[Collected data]
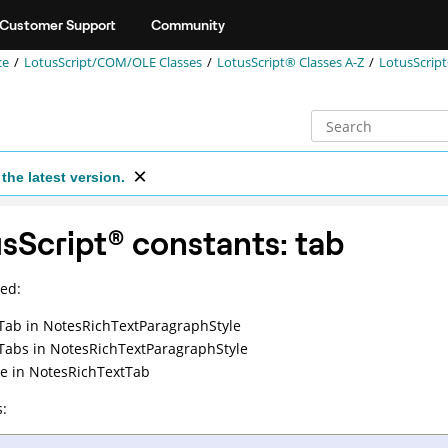
Customer Support
Community
ce
LotusScript/COM/OLE Classes
LotusScript® Classes A-Z
LotusScrip
the latest version.
sScript
®
constants: tab
ed:
Tab
in NotesRichTextParagraphStyle
Tabs
in NotesRichTextParagraphStyle
e
in NotesRichTextTab
:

Directions for this task
Exact copy, no pictures: set down all the entries again as they stand.

Response to this exercise
Customer Support
Community
ce
LotusScript/COM/OLE Classes
LotusScript® Classes A-Z
LotusScrip
the latest version.
sScript
®
constants: tab
ed:
Tab
in NotesRichTextParagraphStyle
Tabs
in NotesRichTextParagraphStyle
e
in NotesRichTextTab
:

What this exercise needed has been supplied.